Intel's chief executive Paul Otellini has again spoken out against Cambridge-based low-power chip giant ARM, indicating increasing concern at the company regarding the latter's encroachment on Intel's core competencies of desktop and server markets.
Speaking to
AllThingsD, Otellini rubbished ARM's long-term chances in the PC and server market. Conjuring up the names VIA Technologies and Transmeta, low-power chip specialists whose market shares sat at around 0.1 per cent until the latter folded in 2009, Otellini suggested that ARM's assault on the desktop, laptop and server markets is over before it's even begun.
'
I happen to be around long enough to remember [VIA and Transmeta],' Otellini told AllThingsD. '
People come and go, and we’ve never had an exclusive, if you will. And, overall, the best chip has won.'
In addition to comparing ARM's chances against his company to those of VIA and Transmeta, Otellini took the opportunity of the interview to badmouth Microsoft's Windows RT - the Windows 8 offshoot aimed at tablets running on ARM architecture system-on-chip (SoC) processors - by bringing up the well-established lack of compatibility for legacy x86 applications.
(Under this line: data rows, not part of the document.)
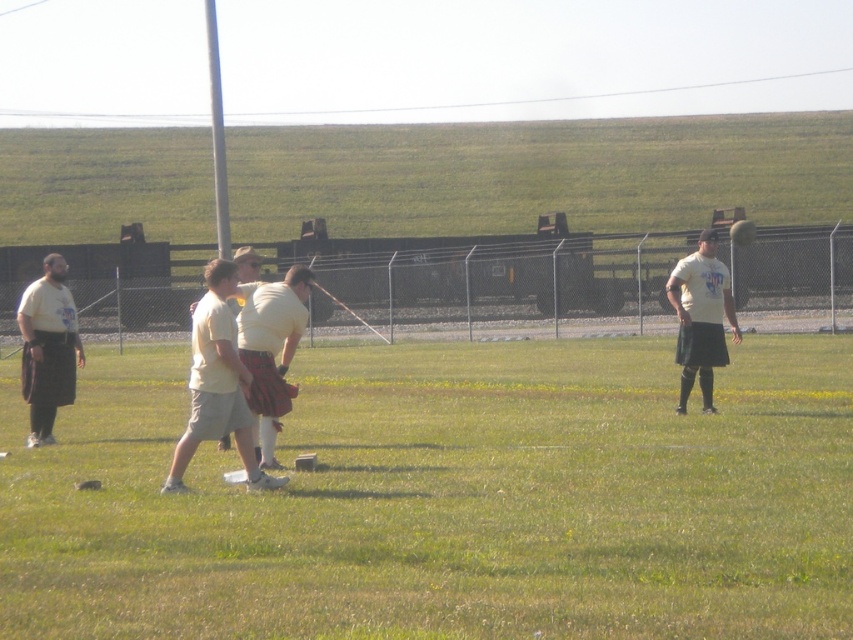 Is matte white t-shirt at right bigger than light yellow shirt at center?

No.

Is matte white t-shirt at right smaller than light yellow shirt at center?

Yes, matte white t-shirt at right is smaller than light yellow shirt at center.

Is point (677, 284) closer to viewer compared to point (239, 275)?

No, it is behind (239, 275).

I want to click on matte white t-shirt at right, so click(x=701, y=317).

Is point (196, 403) closer to viewer compared to point (300, 284)?

Yes, point (196, 403) is in front of point (300, 284).

Is light beige cotton t-shirt at center positioned at the back of plaid fabric kilt at center?

No, light beige cotton t-shirt at center is in front of plaid fabric kilt at center.

Measure the distance between point (213, 353) and camera.

The distance of point (213, 353) from camera is 36.47 feet.

Locate an element on the screen. This screenshot has width=853, height=640. light beige cotton t-shirt at center is located at coordinates (218, 381).

Which is behind, point (199, 316) or point (78, 362)?

The point (78, 362) is more distant.

Between light beige cotton t-shirt at center and matte black kilt at left, which one has more height?

Standing taller between the two is matte black kilt at left.

Describe the element at coordinates (218, 381) in the screenshot. The image size is (853, 640). I see `light beige cotton t-shirt at center` at that location.

Find the location of a particular element. The image size is (853, 640). light beige cotton t-shirt at center is located at coordinates (218, 381). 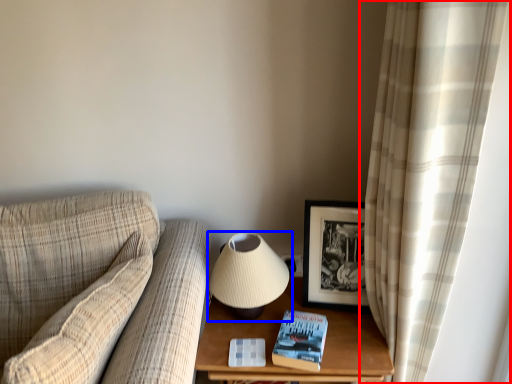 Question: Which object appears closest to the camera in this image, curtain (highlighted by a red box) or lamp (highlighted by a blue box)?

Choices:
 (A) curtain
 (B) lamp

Answer: (A) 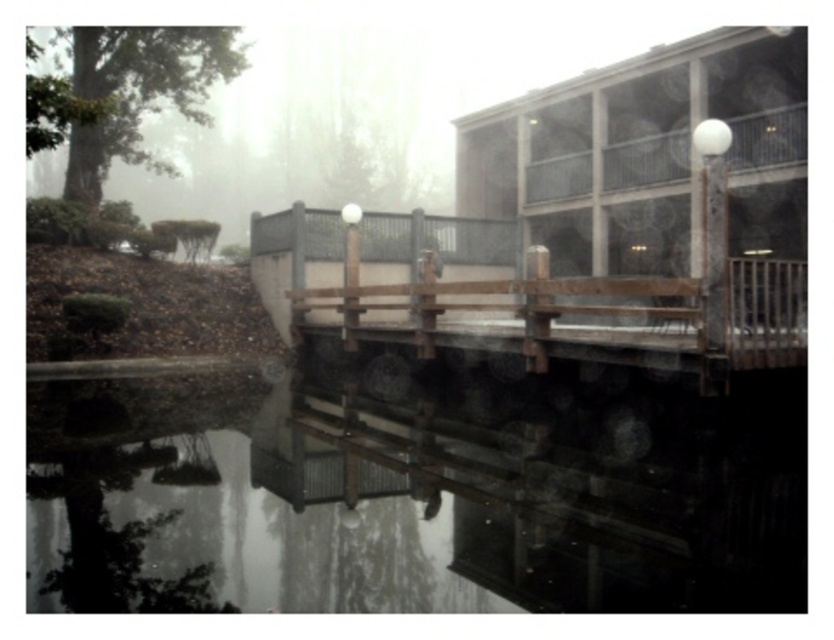 Question: Among these objects, which one is farthest from the camera?

Choices:
 (A) transparent water at center
 (B) wooden bench at center

Answer: (B)

Question: From the image, what is the correct spatial relationship of transparent water at center in relation to wooden bench at center?

Choices:
 (A) right
 (B) left

Answer: (B)

Question: Is transparent water at center behind wooden bench at center?

Choices:
 (A) no
 (B) yes

Answer: (A)

Question: Is transparent water at center to the left of wooden bench at center from the viewer's perspective?

Choices:
 (A) no
 (B) yes

Answer: (B) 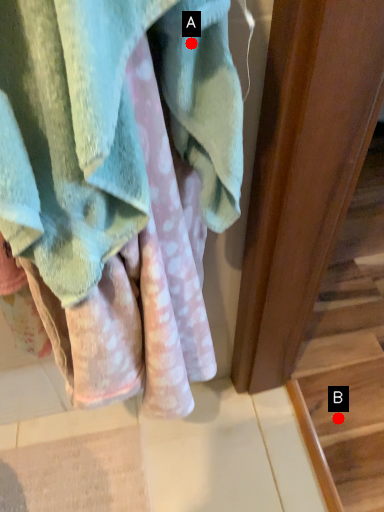 Question: Two points are circled on the image, labeled by A and B beside each circle. Among these points, which one is nearest to the camera?

Choices:
 (A) A is closer
 (B) B is closer

Answer: (A) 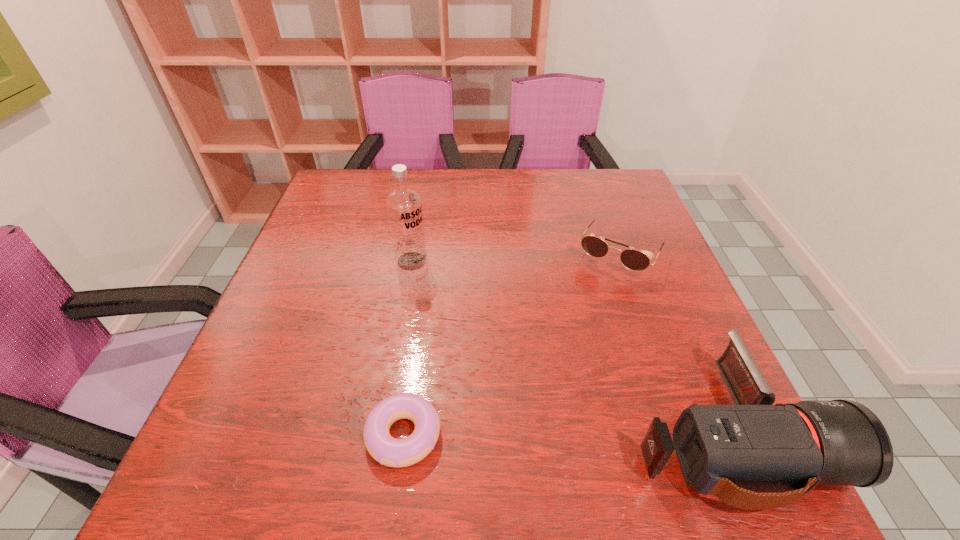 What are the coordinates of `vacant point located on the front lenses of the sunglasses` in the screenshot? It's located at (587, 309).

Identify the location of doughnut that is positioned at the near edge. (388, 451).

The height and width of the screenshot is (540, 960). I want to click on camcorder that is at the near edge, so click(729, 451).

I want to click on camcorder that is at the right edge, so click(729, 451).

This screenshot has width=960, height=540. In order to click on sunglasses present at the right edge in this screenshot , I will do `click(635, 260)`.

At what (x,y) coordinates should I click in order to perform the action: click on object located at the near right corner. Please return your answer as a coordinate pair (x, y). Image resolution: width=960 pixels, height=540 pixels. Looking at the image, I should click on (729, 451).

Image resolution: width=960 pixels, height=540 pixels. In the image, there is a desktop. In order to click on vacant space at the far edge in this screenshot , I will do `click(423, 171)`.

Where is `vacant space at the near edge`? Image resolution: width=960 pixels, height=540 pixels. vacant space at the near edge is located at coordinates (396, 422).

You are a GUI agent. You are given a task and a screenshot of the screen. Output one action in this format:
    pyautogui.click(x=<x>, y=<y>)
    Task: Click on the free region at the left edge
    The image size is (960, 540).
    Given the screenshot: What is the action you would take?
    pyautogui.click(x=287, y=321)

The width and height of the screenshot is (960, 540). In the image, there is a desktop. Identify the location of vacant space at the right edge. (659, 358). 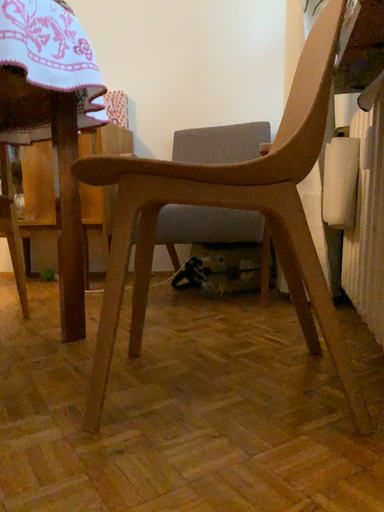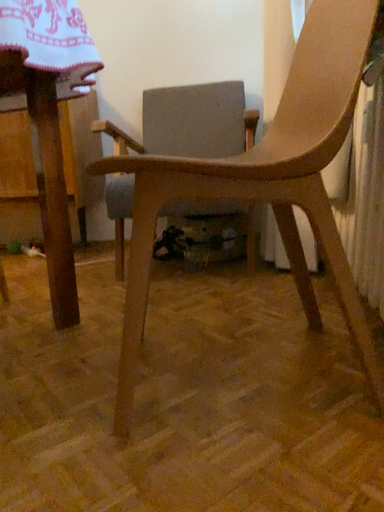 Question: How did the camera likely rotate when shooting the video?

Choices:
 (A) rotated upward
 (B) rotated downward

Answer: (B) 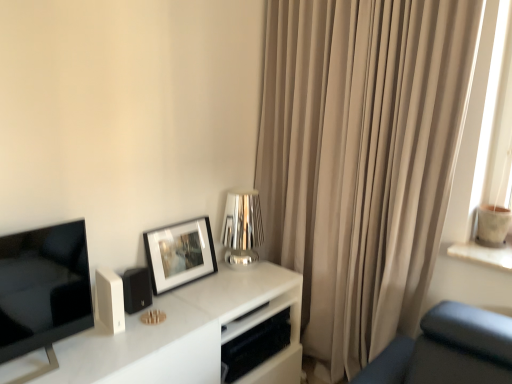 Question: From a real-world perspective, is beige fabric curtain at right under matte black speaker at lower left?

Choices:
 (A) yes
 (B) no

Answer: (B)

Question: Would you say beige fabric curtain at right is outside matte black speaker at lower left?

Choices:
 (A) no
 (B) yes

Answer: (B)

Question: Does beige fabric curtain at right appear on the right side of matte black speaker at lower left?

Choices:
 (A) no
 (B) yes

Answer: (B)

Question: Are beige fabric curtain at right and matte black speaker at lower left located far from each other?

Choices:
 (A) yes
 (B) no

Answer: (A)

Question: From a real-world perspective, is beige fabric curtain at right on top of matte black speaker at lower left?

Choices:
 (A) no
 (B) yes

Answer: (B)

Question: Is beige fabric curtain at right bigger than matte black speaker at lower left?

Choices:
 (A) yes
 (B) no

Answer: (A)

Question: Does beige fabric curtain at right turn towards white marble tv stand at center?

Choices:
 (A) yes
 (B) no

Answer: (A)

Question: From a real-world perspective, does beige fabric curtain at right stand above white marble tv stand at center?

Choices:
 (A) no
 (B) yes

Answer: (B)

Question: Considering the relative sizes of beige fabric curtain at right and white marble tv stand at center in the image provided, is beige fabric curtain at right smaller than white marble tv stand at center?

Choices:
 (A) no
 (B) yes

Answer: (A)

Question: From the image's perspective, would you say beige fabric curtain at right is shown under white marble tv stand at center?

Choices:
 (A) yes
 (B) no

Answer: (B)

Question: Does beige fabric curtain at right have a lesser width compared to white marble tv stand at center?

Choices:
 (A) yes
 (B) no

Answer: (A)

Question: Is beige fabric curtain at right to the right of white marble tv stand at center from the viewer's perspective?

Choices:
 (A) no
 (B) yes

Answer: (B)

Question: Is the position of shiny metallic table lamp at center more distant than that of white marble tv stand at center?

Choices:
 (A) no
 (B) yes

Answer: (B)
Otellini's comments, which are hardly the first Intel's CEO has made against both
Windows RT and
ARM itself, reveal a company which is eyeing its Cambridge low-power rival with concern - and well it might: despite Otellini's assurance that x86 and x86-64 are the One True Architecture, interest in ARM outside the mobile ecosystem is growing. Google has recently launched an ARM-based Chromebook laptop manufactured by Samsung, which sold out within a single day of being listed for purchase, while AMD's SeaMicro subsidiary is expected to announce a new many-core ARM-based microserver early next week.
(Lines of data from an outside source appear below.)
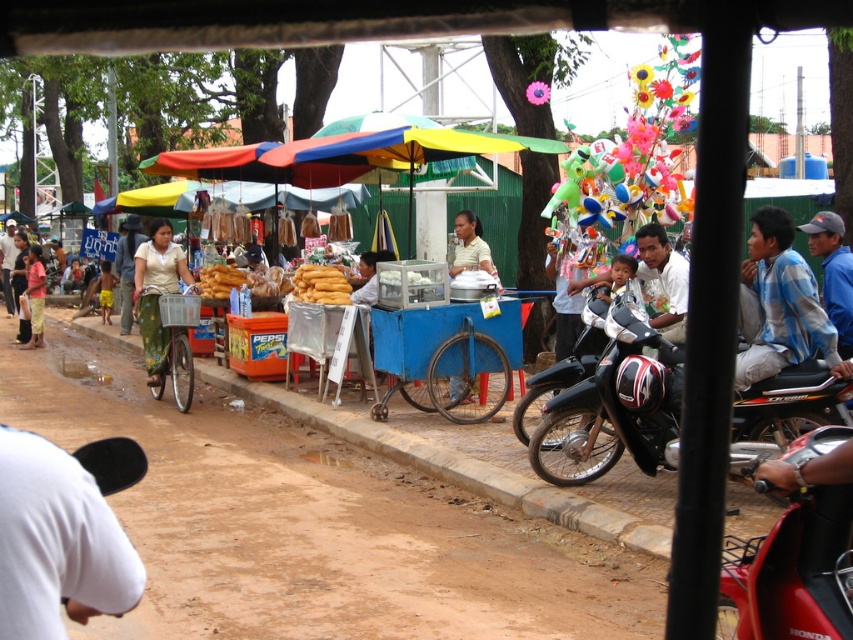 Which of these two, blue plaid shirt at right or light brown fabric shirt at center, stands shorter?

blue plaid shirt at right

Can you confirm if blue plaid shirt at right is positioned to the right of light brown fabric shirt at center?

Indeed, blue plaid shirt at right is positioned on the right side of light brown fabric shirt at center.

Is point (781, 317) farther from camera compared to point (120, 292)?

No.

Identify the location of blue plaid shirt at right. (778, 304).

Can you confirm if black matte motorcycle at right is shorter than blue fabric cap at upper right?

In fact, black matte motorcycle at right may be taller than blue fabric cap at upper right.

Is black matte motorcycle at right below blue fabric cap at upper right?

Indeed, black matte motorcycle at right is positioned under blue fabric cap at upper right.

Find the location of a particular element. black matte motorcycle at right is located at coordinates (613, 406).

Is black matte motorcycle at right positioned behind white matte shirt at center?

No, it is not.

Who is more forward, (x=749, y=426) or (x=653, y=268)?

Positioned in front is point (x=749, y=426).

Where is `black matte motorcycle at right`? Image resolution: width=853 pixels, height=640 pixels. black matte motorcycle at right is located at coordinates (613, 406). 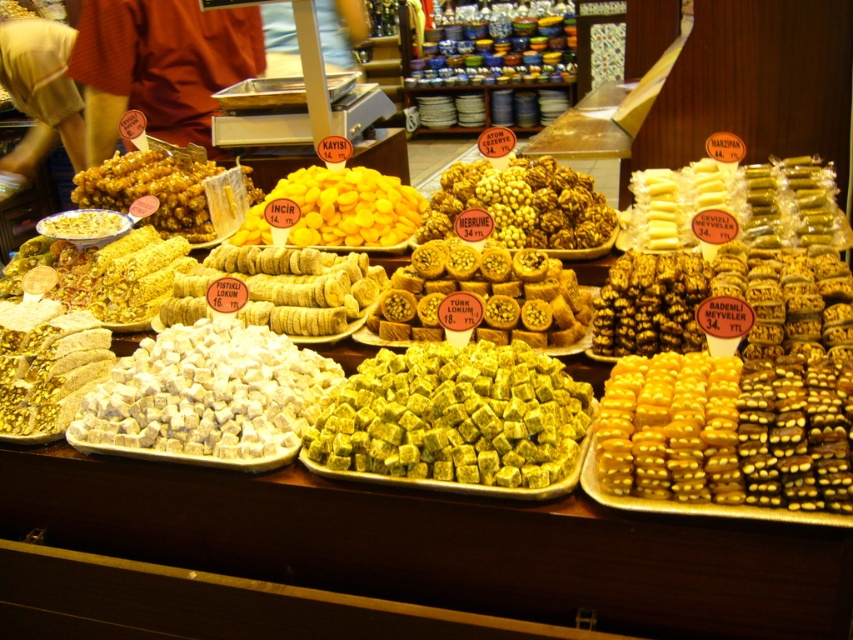 Does yellow crumbly pastry at center appear on the left side of white sugary candy at center?

In fact, yellow crumbly pastry at center is to the right of white sugary candy at center.

Who is more forward, (204, 300) or (25, 394)?

Point (25, 394) is in front.

Locate an element on the screen. The width and height of the screenshot is (853, 640). yellow crumbly pastry at center is located at coordinates 280,289.

Is the position of white soft candy at center less distant than that of yellow matte candy at center?

Yes, it is in front of yellow matte candy at center.

Is white soft candy at center smaller than yellow matte candy at center?

Indeed, white soft candy at center has a smaller size compared to yellow matte candy at center.

The height and width of the screenshot is (640, 853). What do you see at coordinates (207, 396) in the screenshot?
I see `white soft candy at center` at bounding box center [207, 396].

The height and width of the screenshot is (640, 853). I want to click on white soft candy at center, so click(x=207, y=396).

Between point (39, 301) and point (199, 189), which one is positioned behind?

The point (199, 189) is more distant.

Can you confirm if white sugary candy at center is positioned above golden crunchy pastry at center?

Incorrect, white sugary candy at center is not positioned above golden crunchy pastry at center.

Where is `white sugary candy at center`? white sugary candy at center is located at coordinates (47, 365).

Identify the location of white sugary candy at center. (x=47, y=365).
The only market left for ARM - or, to be precise, its multitudinous licensees - to poke its nose into is the desktop, where it has been relegated to niche products like the
RISC OS-based A9home. With growing interest in low-cost development boards like the Raspberry Pi, however, that could well change - and then Intel would have real cause for concern at the lucrative budget end of the market.